Gherkin

Geheimnis der Haut - diese Story ist nur für Männer gedacht!!

EIN NOVUM - DIESE GESCHICHTE IST NUR FÜR MÄNNER GEDACHT!

Die lausige Kneipe namens „Das düstere Gemüt“ hatte bereits erheblich schlechtere Zeiten erlebt. Vom Ordnungsamt waren die einst vorgesehenen Namen für die Eckkneipe mitten im sogenannten sozialen Brennpunkt, „Des Mohren Gemächte“ und auch, leider, „Die Hinterfotzigen“, aus ziemlich fadenscheinigen Gründen abgelehnt worden. Der Wirt, Freigeist Zebulon „Zeppo“ Stunckenfreyn, auch auf seinen Visitenkarten steht „Freigeist“, er führt die Bezeichnung wie einen Adelstitel, hatte nun ja immerhin den „Philosophie-Stammtisch“ an jedem Mittwoch zu Gast. 6 Personen, die doch meist recht ordentlich Zeche machten.

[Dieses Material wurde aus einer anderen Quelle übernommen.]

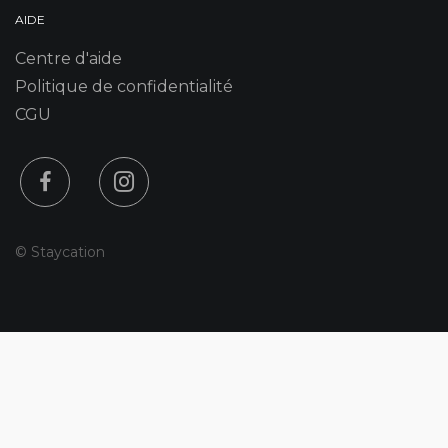
AIDE
Centre d'aide
Politique de confidentialité
CGU
© Staycation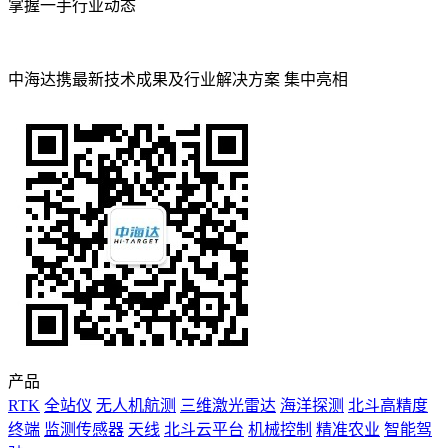
掌握一手行业动态
中海达携最新技术成果及行业解决方案 集中亮相
产品
RTK
全站仪
无人机航测
三维激光雷达
海洋探测
北斗高精度
终端
监测传感器
天线
北斗云平台
机械控制
精准农业
智能驾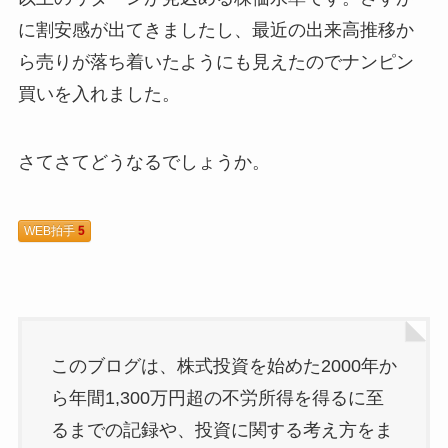
に割安感が出てきましたし、最近の出来高推移か
ら売りが落ち着いたようにも見えたのでナンピン
買いを入れました。
さてさてどうなるでしょうか。
WEB拍手
5
このブログは、株式投資を始めた2000年か
ら年間1,300万円超の不労所得を得るに至
るまでの記録や、投資に関する考え方をま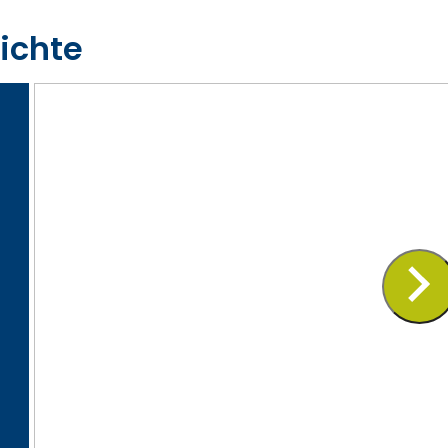
ichte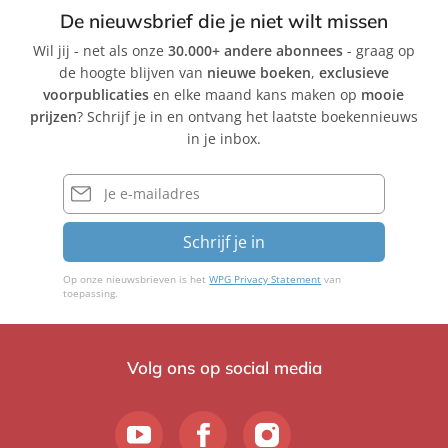
De nieuwsbrief die je niet wilt missen
Wil jij - net als onze
30.000+ andere abonnees
- graag op
de hoogte blijven van
nieuwe boeken
,
exclusieve
voorpublicaties
en elke maand kans maken op
mooie
prijzen
? Schrijf je in en ontvang het laatste boekennieuws
in je inbox.
E-
mailadres
Schrijf je in
Op onze nieuwsbrieven is het
WPG Privacy Statement
van
toepassing.
Volg ons op social media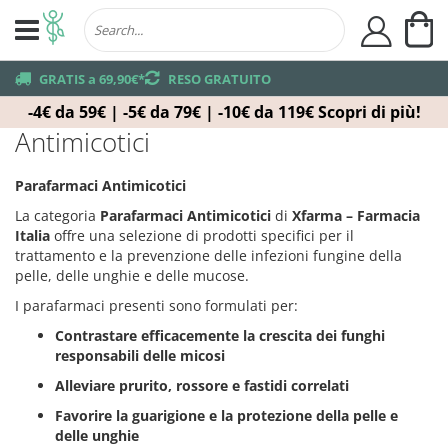
Ca
user
truck
GRATIS a 69,90€*
returns
RESO GRATUITO
-4€ da 59€ | -5€ da 79€ | -10€ da 119€
Scopri di più!
Antimicotici
Parafarmaci Antimicotici
La categoria
Parafarmaci Antimicotici
di
Xfarma – Farmacia
Italia
offre una selezione di prodotti specifici per il
trattamento e la prevenzione delle infezioni fungine della
pelle, delle unghie e delle mucose.
I parafarmaci presenti sono formulati per:
Contrastare efficacemente la crescita dei funghi
responsabili delle micosi
Alleviare prurito, rossore e fastidi correlati
Favorire la guarigione e la protezione della pelle e
delle unghie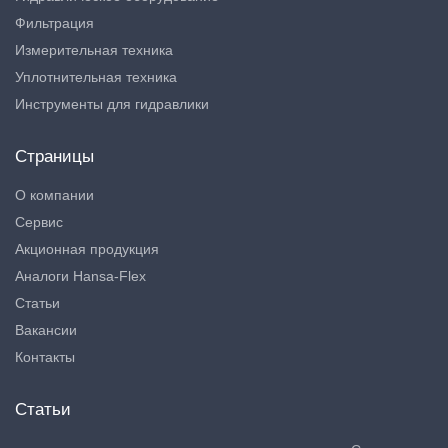
Фильтрация
Измерительная техника
Уплотнительная техника
Инструменты для гидравлики
Страницы
О компании
Сервис
Акционная продукция
Аналоги Hansa-Flex
Статьи
Вакансии
Контакты
Статьи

Schon bei den normalen Anforderungen, der Vorlage eines einwandfreien Führungszeugnisses, der Unbedenklichkeitsbescheinigung des Finanzamts sowie der  Pflicht zur Ableistung einer Gaststätten- und Lebensmittel rechtlichen Unterweisung, hatte es ein paar „Unregelmäßigkeiten“ gegeben. Stunckenfreyn durfte sich nichts zuschulden kommen lassen. Der Stammtisch hatte den etwas merkwürdigen Namen „Guffaw Dithyrambus“, den keiner begriff.

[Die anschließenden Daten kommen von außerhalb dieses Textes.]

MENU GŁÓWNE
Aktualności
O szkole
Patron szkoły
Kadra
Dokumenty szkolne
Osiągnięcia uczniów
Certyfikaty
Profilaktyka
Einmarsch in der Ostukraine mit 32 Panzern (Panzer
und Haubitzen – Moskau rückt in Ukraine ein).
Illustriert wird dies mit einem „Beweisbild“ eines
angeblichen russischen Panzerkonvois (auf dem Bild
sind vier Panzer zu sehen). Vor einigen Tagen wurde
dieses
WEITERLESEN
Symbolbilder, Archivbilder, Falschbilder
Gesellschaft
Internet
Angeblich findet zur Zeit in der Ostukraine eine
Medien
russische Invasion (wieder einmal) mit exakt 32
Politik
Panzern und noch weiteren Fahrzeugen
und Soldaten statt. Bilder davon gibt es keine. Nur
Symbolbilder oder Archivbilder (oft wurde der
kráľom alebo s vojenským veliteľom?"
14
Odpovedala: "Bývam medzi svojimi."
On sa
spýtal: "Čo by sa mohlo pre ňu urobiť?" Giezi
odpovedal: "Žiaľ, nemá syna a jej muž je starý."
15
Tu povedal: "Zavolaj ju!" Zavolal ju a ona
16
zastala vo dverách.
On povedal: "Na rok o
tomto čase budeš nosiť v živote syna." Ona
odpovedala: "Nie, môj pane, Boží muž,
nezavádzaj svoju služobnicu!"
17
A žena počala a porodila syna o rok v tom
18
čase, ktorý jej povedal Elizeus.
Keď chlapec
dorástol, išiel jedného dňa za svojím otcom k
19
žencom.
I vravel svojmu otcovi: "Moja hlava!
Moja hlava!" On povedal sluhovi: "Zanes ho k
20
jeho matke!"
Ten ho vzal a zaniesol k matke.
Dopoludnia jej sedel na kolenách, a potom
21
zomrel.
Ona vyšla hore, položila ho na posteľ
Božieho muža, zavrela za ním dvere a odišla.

Der Zufall wollte es, dass an jenem verhängnisvollen Mittwoch nur zwei der sechs jener Denkergilde anwesend waren. Man nannte sich innerhalb des Zirkels beim Beinamen, den jeder vor Aufnahme erhalten hatte. Es gab die Damen Immersanft und Nimmerwut, die Herren Seltenreich und Hoffart, und eben diese beiden Mitglieder, Herrn Feistwanst und Meister Sonderbregen.

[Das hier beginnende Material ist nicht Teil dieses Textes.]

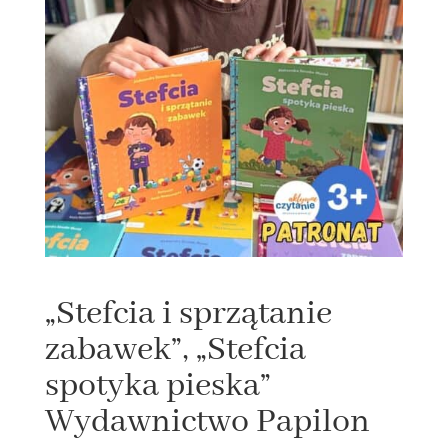
„Stefcia i sprzątanie
zabawek”, „Stefcia
spotyka pieska”
Wydawnictwo Papilon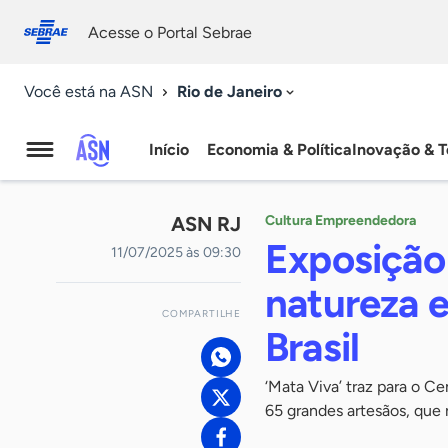
Fale
Acessibilidade
conosco
0
Acesse o Portal Sebrae
9
Rio de Janeiro
Você está na ASN
Início
Economia & Política
Inovação & T
Agência
Sebrae
ASN RJ
Cultura Empreendedora
de
Exposição
11/07/2025 às 09:30
Notícias
natureza 
COMPARTILHE
Brasil
‘Mata Viva’ traz para o C
65 grandes artesãos, que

Man hatte, wenig zufriedenstellend, den „gekrümmten Raum“ und die „Parallel-Universen-Theorie“ disputiert. Müde schob man Bierdeckel und Zigarettenschachtel hin und her. Nur zu zweit, da wollte keine rechte intellektuelle Rauflust aufkommen. Beim 9. Bier mit Kabänes kam die Thematik „Weib“ auf. Im Verlauf dieser sehr heiß geführten Diskussion wurden die Herren Feistwanst & Sonderbregen dann vom Wirt Stunckenfreyn, selbst nicht mehr ganz Herr jeder seiner Schritte, mühsam und unter unablässigem Gemurmel („…so geht doch endlich…“, „…nun geht auch schön…“, „…nee, echt jetzt…“ und „…ab dafür, Gesindel!“), mehr oder weniger (un)sanft vor die Wirtshaustür geleitet und geschoben.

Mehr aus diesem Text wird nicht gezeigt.